# Help! Substrate? and Species?



## luvmycichlids (May 26, 2008)

I have a 55 gal aquarium, I recently found out that cichilds need a specific substrate, not just typical aquarium gravel. I have been reading different ideas on types of substrate from sand to crushed coral, light, dark, there are so many suggestions on the web I don't know what to do. Also I really can't figure out what kind of cichilds I have, with so many different varieties. I live in a town that does not have a specific fish store, just Walmart, believe it or not all my cichilds have come from there healthy.


----------



## Laurel (Jun 17, 2007)

Chances are that you have africans, as most of the cichlids sold at Wal-Mart are malawi mbuna.

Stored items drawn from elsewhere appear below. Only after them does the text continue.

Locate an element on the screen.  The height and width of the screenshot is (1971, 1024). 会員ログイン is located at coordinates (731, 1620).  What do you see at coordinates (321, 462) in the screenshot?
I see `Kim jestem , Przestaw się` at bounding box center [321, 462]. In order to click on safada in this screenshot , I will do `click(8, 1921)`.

Do your fish look like any of the below fish?







Labidochromis Caeruleus(yellow Lab)







Melanochromis Auratus)







Metriaclima Callainos (Cobalt Zebra)







Metriaclima Estherae (Red Zebra)







Jewel Cichlid(don't know it's linaean name)







Pseudotropheus Crabro (sometimes called bumblebee/hornet cichlid)

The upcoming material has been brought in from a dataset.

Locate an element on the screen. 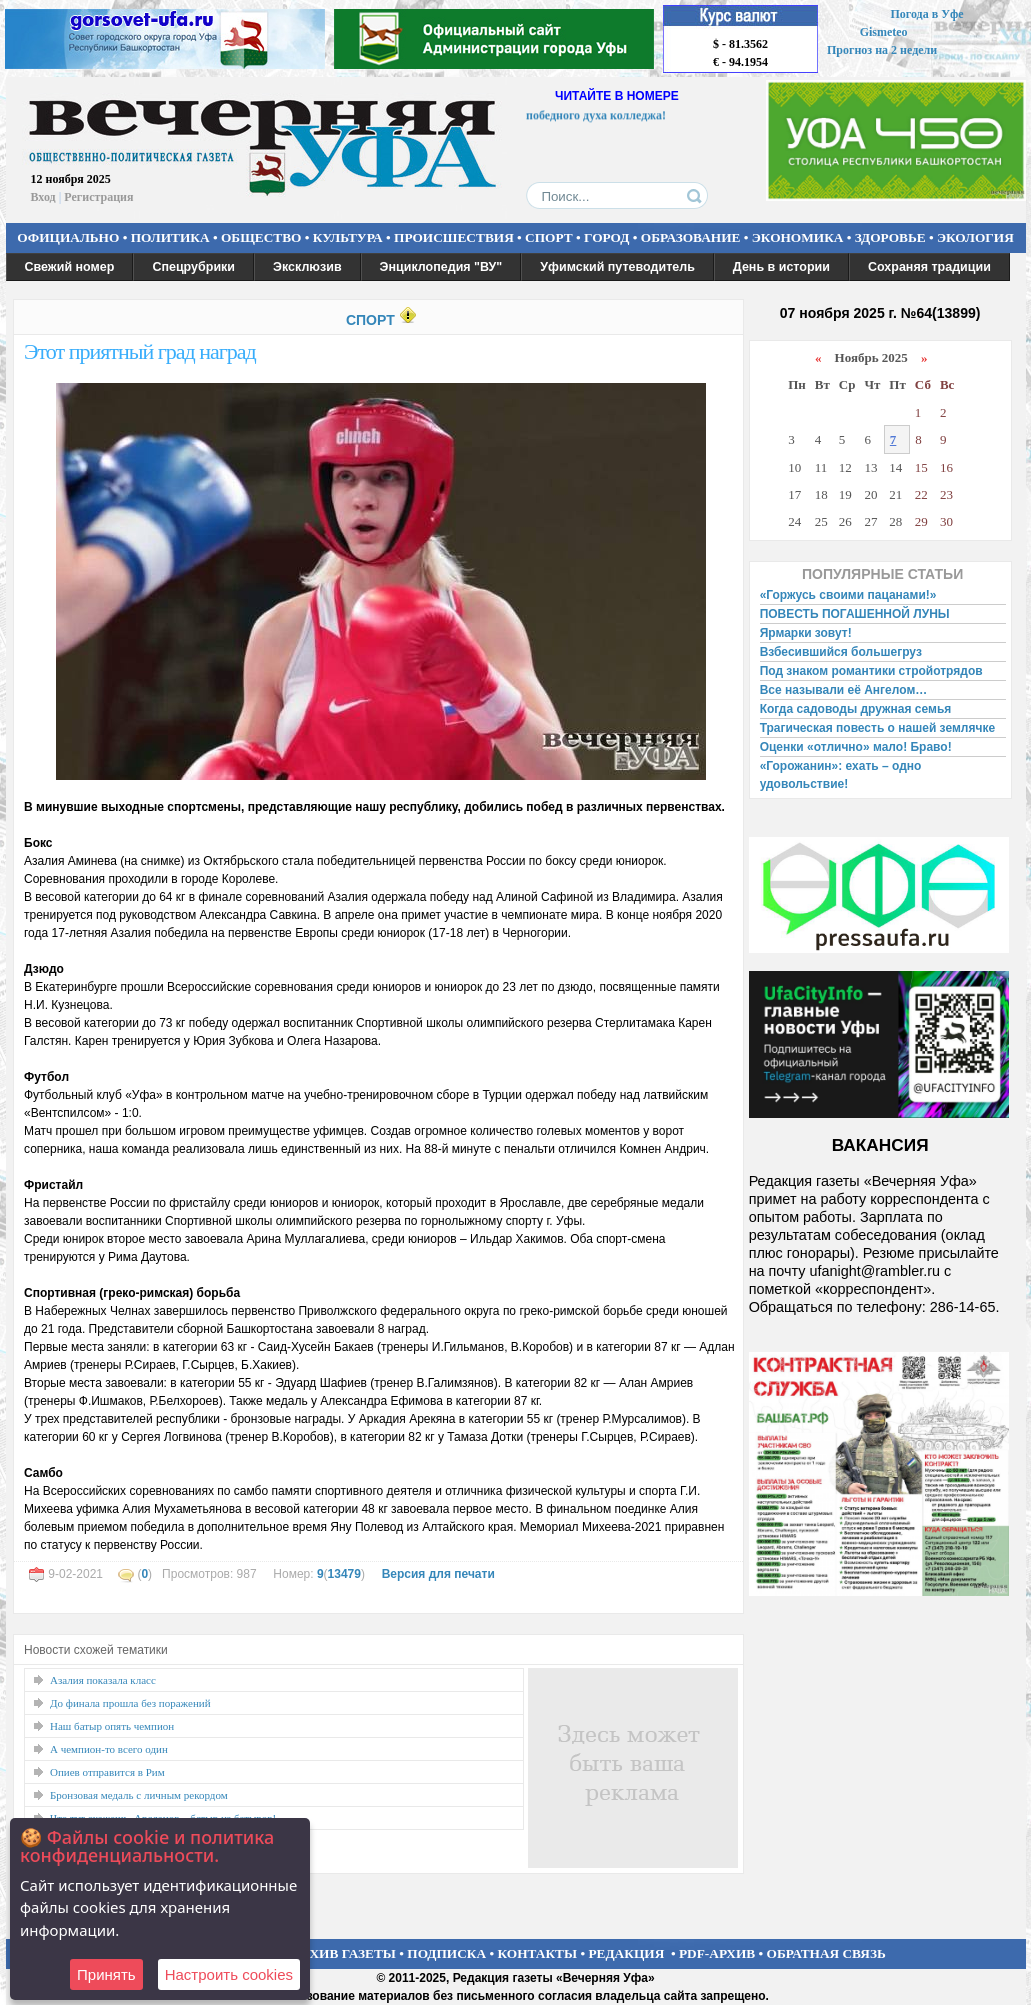  Азалия показала класс is located at coordinates (103, 1680).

Gravel is an acceptable substrate for them, but you'll see more of their natural behavior with a sand substrate. Some people use crushed coral to raise pH and kh, but I personally think it looks terrible and over time algae will grow all over it. It can be added to your filter in an old nylon if you really want it. It will also be more effective as it will get water flowing through it, not just over it.

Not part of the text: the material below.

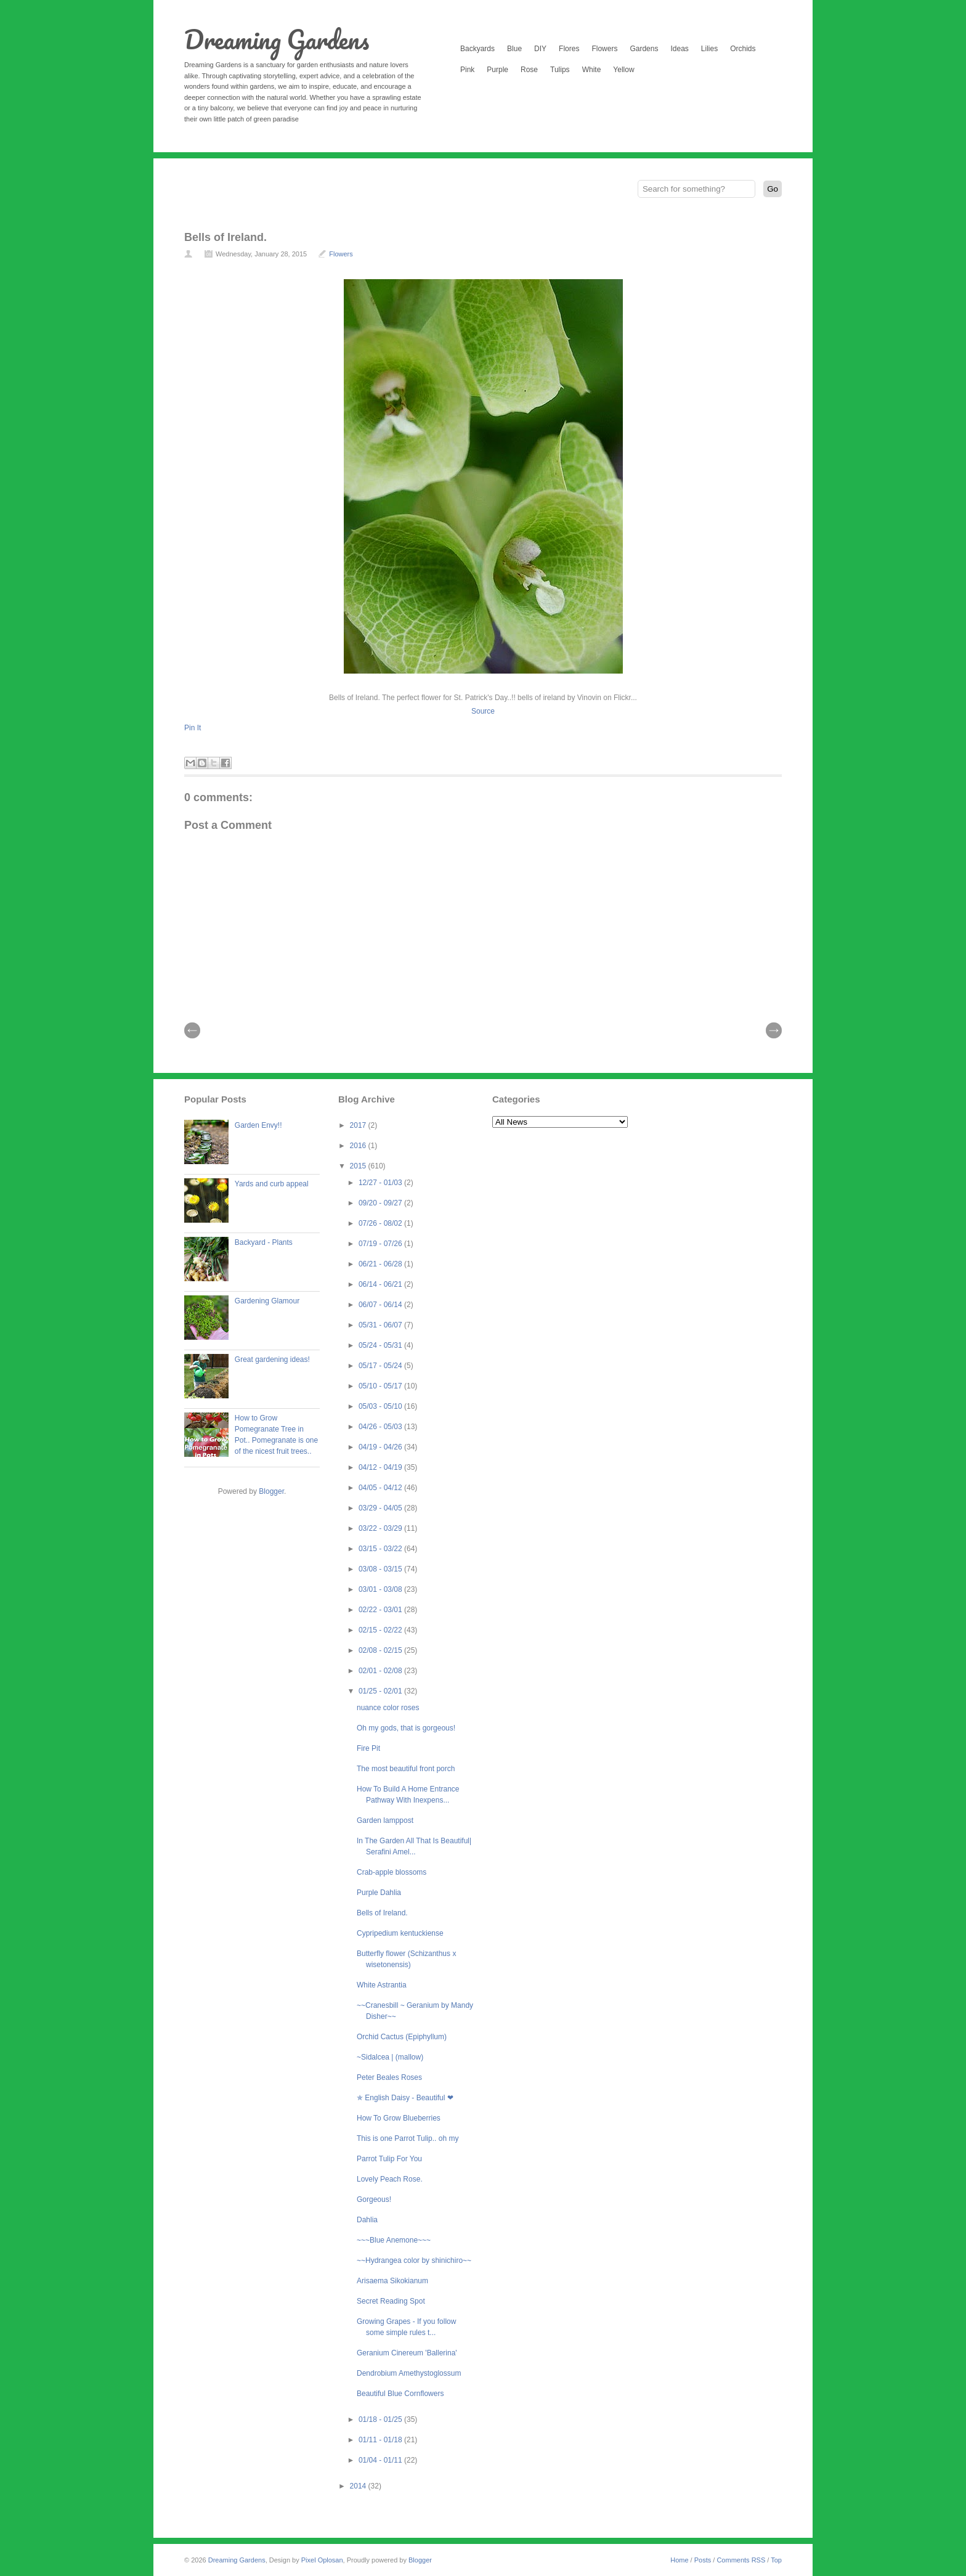 Image resolution: width=966 pixels, height=2576 pixels. What do you see at coordinates (388, 1707) in the screenshot?
I see `nuance color roses` at bounding box center [388, 1707].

Dark vs. Light usually comes down to the aquarist. Some people like the white sand look, and white play sand is cheap, so that's good for them. Some people like a more natural(and biotopic) look and opt for a tanish play sand, also inexpensive and available at home depot. I've found that my fish photograph beautifully with a black substrate and also seem to have deeper darker colors(with lighter substrates the fish often "fade" to match the substrate, or just don't stand out as much against it), and the fish seem to be highlighted as the substrate just sort of "fades" away visually. Of course I paid dearly for my darker substrate at $28/50lbs instead of $6/50lbs. In my opinion, it was worth it, as I like the aesthetics, but there are many that think black substrates are very unnatural looking.

If you are unsure about your fish, try taking some photos of them(get the camera very close to the glass to reduce the flash reflection, and turn on your macro mode if you have it), then post them in the Unidentified section, or Malawi. Chances are, you ended up with volatile mix of fish, some of which will have to be returned for more suitable species(that won't kill each other). That's what happened to me!


----------